California depends on an immense system of dams, reservoirs and aqueducts to impound and store water, and to move it from where it starts out -- mostly in Northern California and the Sierra Nevada -- to farms and cities everywhere else in the state.
OK -- that much is California 101, and we've all heard it, whether we were listening or not. But it's one thing to hear about this system, built almost entirely in the last century, and another thing to encounter it face to face.
The dozen largest dams and reservoirs, pictured in the gallery below, are key to the California we know today. Long ago, the flow of rivers in a wet winter would turn the Central Valley into a teeming inland sea. Now dammed, diked and tamed, the wild valley and its rivers have been transformed again, into the main engine of an economic powerhouse. Water that used to flow unchecked is now diverted to support one of the Earth's richest farm regions and 38 million people working in the world's eighth-largest economy.

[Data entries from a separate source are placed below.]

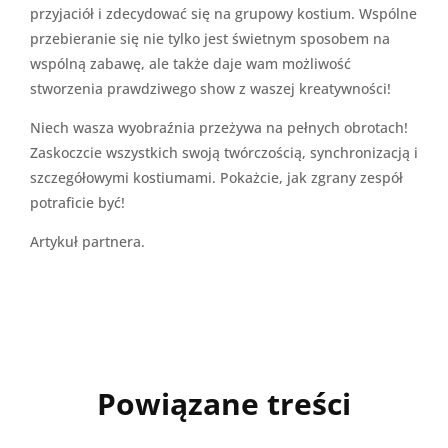
przyjaciół i zdecydować się na grupowy kostium. Wspólne
przebieranie się nie tylko jest świetnym sposobem na
wspólną zabawę, ale także daje wam możliwość
stworzenia prawdziwego show z waszej kreatywności!
Niech wasza wyobraźnia przeżywa na pełnych obrotach!
Zaskoczcie wszystkich swoją twórczością, synchronizacją i
szczegółowymi kostiumami. Pokażcie, jak zgrany zespół
potraficie być!
Artykuł partnera.
Powiązane treści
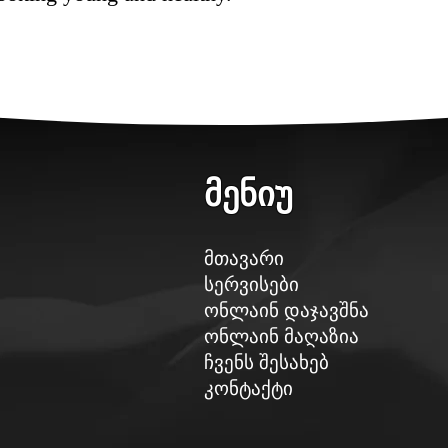
მენიუ
მთავარი
სერვისები
ონლაინ დაჯავშნა
ონლაინ მაღაზია
ჩვენს შესახებ
კონტაქტი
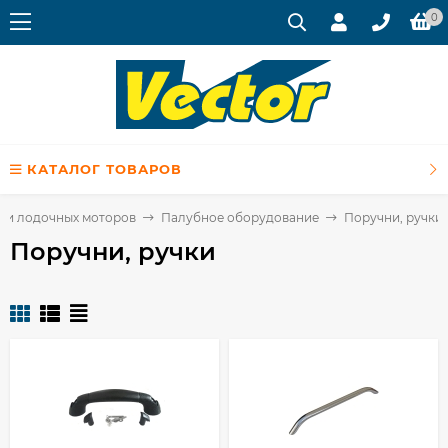
0
КАТАЛОГ ТОВАРОВ
в и лодочных моторов
Палубное оборудование
Поручни, ручки
Поручни, ручки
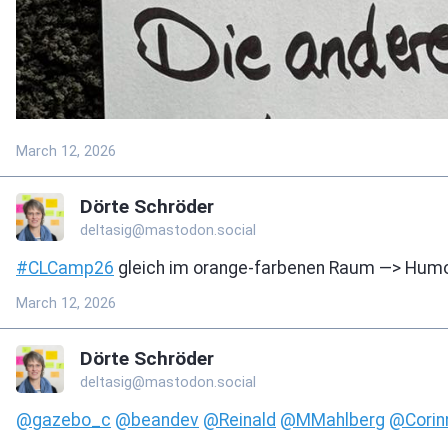
March 12, 2026
Dörte Schröder
deltasig@mastodon.social
#
CLCamp26
gleich im orange-farbenen Raum —> Humor 
March 12, 2026
Dörte Schröder
deltasig@mastodon.social
@
gazebo_c
@
beandev
@
Reinald
@
MMahlberg
@
Cori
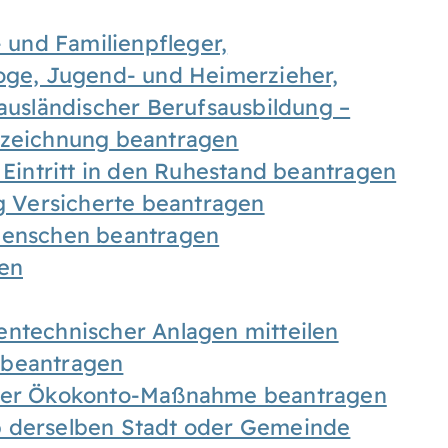
- und Familienpfleger,
goge, Jugend- und Heimerzieher,
 ausländischer Berufsausbildung –
ezeichnung beantragen
 Eintritt in den Ruhestand beantragen
ig Versicherte beantragen
 Menschen beantragen
len
entechnischer Anlagen mitteilen
 beantragen
iner Ökokonto-Maßnahme beantragen
b derselben Stadt oder Gemeinde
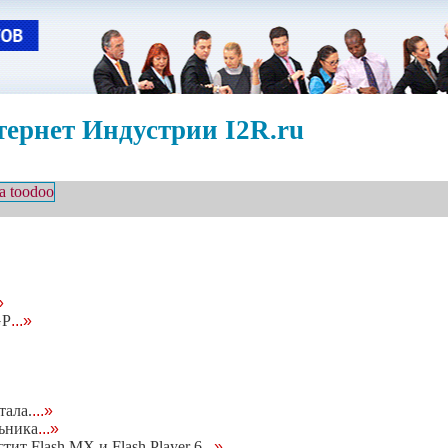
ернет Индустрии I2R.ru
»
GP
...»
тала.
...»
ьника
...»
тит Flash MX и Flash Player 6
...»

The dams and reservoirs that have made this transformation possible are monumental. Six of the nation's 14 tallest dams impound California rivers. Oroville Dam, which forms Lake Oroville, the State Water Project's principal water source, is the tallest in the United States at 770 feet.
In wet years, if you can remember one of those, these giant artificial lakes are nearly brimful and look just the way a tourist bureau would like them to always look: fresh, blue, ringed with inviting forests and campgrounds, plied by houseboaters and fishing enthusiasts.